Cruise lines seem to have abandoned their cautious approach to ordering new ships this summer as the cruise orderbook has achieved record level, with the sector hoping to take advantage of the mobility of its assets to tap the enormous potential in emerging markets, according London-based industry analyst Clarksons Research.
Since the start of last year, 24 firm orders for new vessels, including 15 with capacity in excess of 3,000 passenger berths, have been recorded. The order book now consists of 41 vessels with a combined berth capacity of 120,664, equivalent to 25% of the current fleet.
In the 3,000+ berth sector the orderbook is equivalent to 73% of the current fleet.
According to Clarksons, the continued focus on “mega” cruise ships is evident from the orders noted so far this year.
Namely, Royal Caribbean has ordered another Quantum-Class, 4,200 passenger ship for delivery in 2019. Elsewhere, Carnival Corporation has firmed the first four of a previously announced plan for a nine-ship order.
“These will be the largest ships contracted by Carnival at 180,000 GT, and while not as large as the Royal Caribbean Oasis-Class ships (225,000 GT), they will have a higher total passenger capacity (6,600), giving Carnival at least a claim to having the largest cruise ships afloat,” Clarksons said.
In the past 20 years, there have three distinct phases of expansion, with the orderbook exceeding 100,000 berths in early 2001, in 2007-08 and again in 2015. The two previous peaks were followed by a sharp drop as investment in new vessels was abruptly cut off by economic slowdown in the established key markets in North America and Europe.

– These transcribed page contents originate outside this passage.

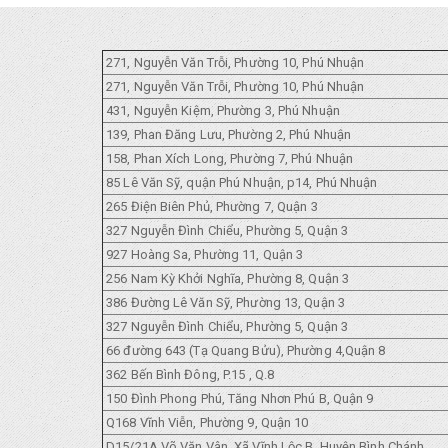
271, Nguyễn Văn Trỗi, Phường 10, Phú Nhuận
271, Nguyễn Văn Trỗi, Phường 10, Phú Nhuận
431, Nguyễn Kiệm, Phường 3, Phú Nhuận
139, Phan Đăng Lưu, Phường 2, Phú Nhuận
158, Phan Xích Long, Phường 7, Phú Nhuận
85 Lê Văn Sỹ, quận Phú Nhuận, p14, Phú Nhuận
265 Điện Biên Phủ, Phường 7, Quận 3
327 Nguyễn Đình Chiểu, Phường 5, Quận 3
927 Hoàng Sa, Phường 11, Quận 3
256 Nam Kỳ Khởi Nghĩa, Phường 8, Quận 3
386 Đường Lê Văn Sỹ, Phường 13, Quận 3
327 Nguyễn Đình Chiểu, Phường 5, Quận 3
66 đường 643 (Tạ Quang Bửu), Phường 4,Quận 8
362 Bến Bình Đông, P.15 , Q.8
150 Đình Phong Phú, Tăng Nhơn Phú B, Quận 9
Q168 Vĩnh Viễn, Phường 9, Quận 10
D15/21A Võ Văn Vân, Xã Vĩnh Lộc B, Huyện Bình Chánh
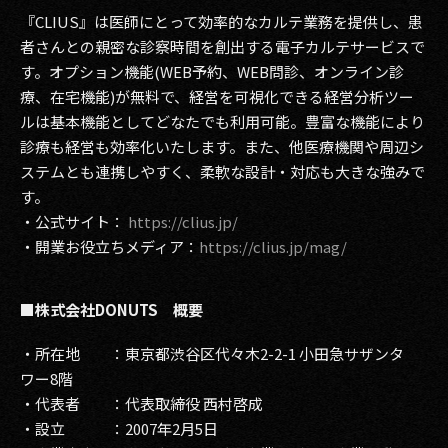
『CLIUS』は医師にとって効率的なカルテ業務を提供し、患
者さんとの親密な診察時間を創出する電子カルテサービスで
す。オプション機能(WEB予約、WEB問診、オンライン診
療、在宅機能)が無料で、経営を可視化できる経営分析ツー
ルは基本機能としてどなたでも利用可能。豊富な機能により
診療も経営も効率化いたします。また、他医療機関や周辺シ
ステムとも連携しやすく、柔軟な設計・対応も大きな強みで
す。
・公式サイト：
https://clius.jp/
・開業お役立ちメディア：
https://clius.jp/mag/
■株式会社DONUTS 概要
・所在地 ：東京都渋谷区代々木2-2-1 小田急サザンタ
ワー8階
・代表者 ：代表取締役 西村啓成
・設立 ：2007年2月5日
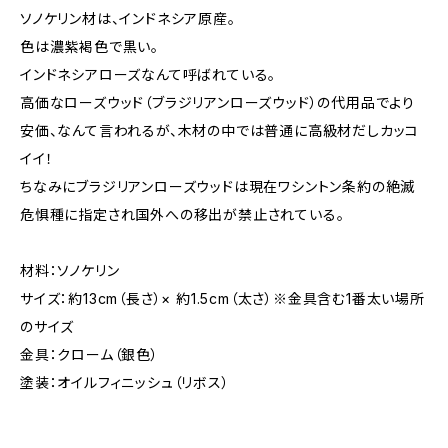
ソノケリン材は、インドネシア原産。
色は濃紫褐色で黒い。
インドネシアローズなんて呼ばれている。
高価なローズウッド（ブラジリアンローズウッド）の代用品でより
安価、なんて言われるが、木材の中では普通に高級材だしカッコ
イイ！
ちなみにブラジリアンローズウッドは現在ワシントン条約の絶滅
危惧種に指定され国外への移出が禁止されている。
材料：ソノケリン
サイズ：約13cm（長さ）× 約1.5cm（太さ）※金具含む1番太い場所
のサイズ
金具：クローム（銀色）
塗装：オイルフィニッシュ（リボス）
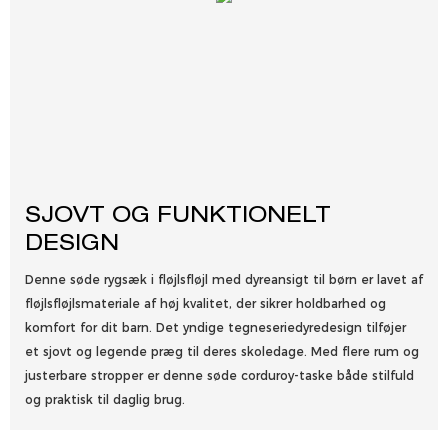
SJOVT OG FUNKTIONELT
DESIGN
Denne søde rygsæk i fløjlsfløjl med dyreansigt til børn er lavet af
fløjlsfløjlsmateriale af høj kvalitet, der sikrer holdbarhed og
komfort for dit barn. Det yndige tegneseriedyredesign tilføjer
et sjovt og legende præg til deres skoledage. Med flere rum og
justerbare stropper er denne søde corduroy-taske både stilfuld
og praktisk til daglig brug.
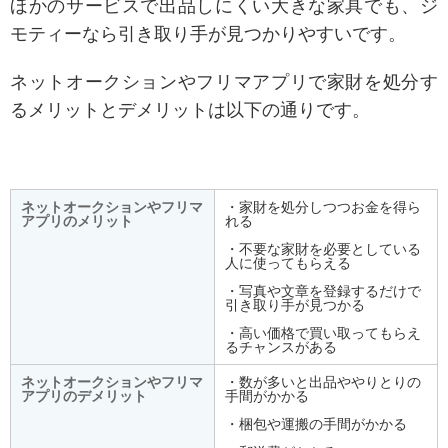
ほかのサービスで出品しにくい大きな家具でも、ジ
モティーなら引き取り手が見つかりやすいです。
ネットオークションやフリマアプリで家財を処分す
るメリットとデメリットは以下の通りです。
ネットオークションやフリマ
・家財を処分しつつお金を得ら
アプリのメリット
れる
・不要な家財を必要としている
人に使ってもらえる
・写真や文章を登録するだけで
引き取り手が見つかる
・高い価格で買い取ってもらえ
るチャンスがある
ネットオークションやフリマ
・数が多いと出品ややりとりの
アプリのデメリット
手間がかかる
・梱包や運搬の手間がかかる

In the short-term, Clarksons expects the performance of the cruise sector to remain closely linked to that of the major “western” economies. Last year North American and European passengers accounted for 55% and 29% of the global market of 22 million respectively; these markets will continue to exert an important influence.
However, the outlook may be shaped by developments further east. Thus far, relatively few of Asia’s rapidly growing middle class have been exposed to cruises, but the cruise lines believe they can develop significant demand growth in this region.
In 2015 the number of mainland Chinese tourists cruising is expected to pass 1 million for the first time, and according to industry sources in 2014 the number of cruises based at a Chinese ‘home port’ grew by 9% y-o-y to 366, while another 100 cruises called at a Chinese port (up 41%).
“So, the cruise sector once again seems to be in rapid expansion mode. This time, the question is whether the establishment of new Chinese brands, the deployment of vessels specifically designed for Chinese operation and further investment in Asian cruise ports could drive a more sustained phase of ship investment,” Clarksons adds.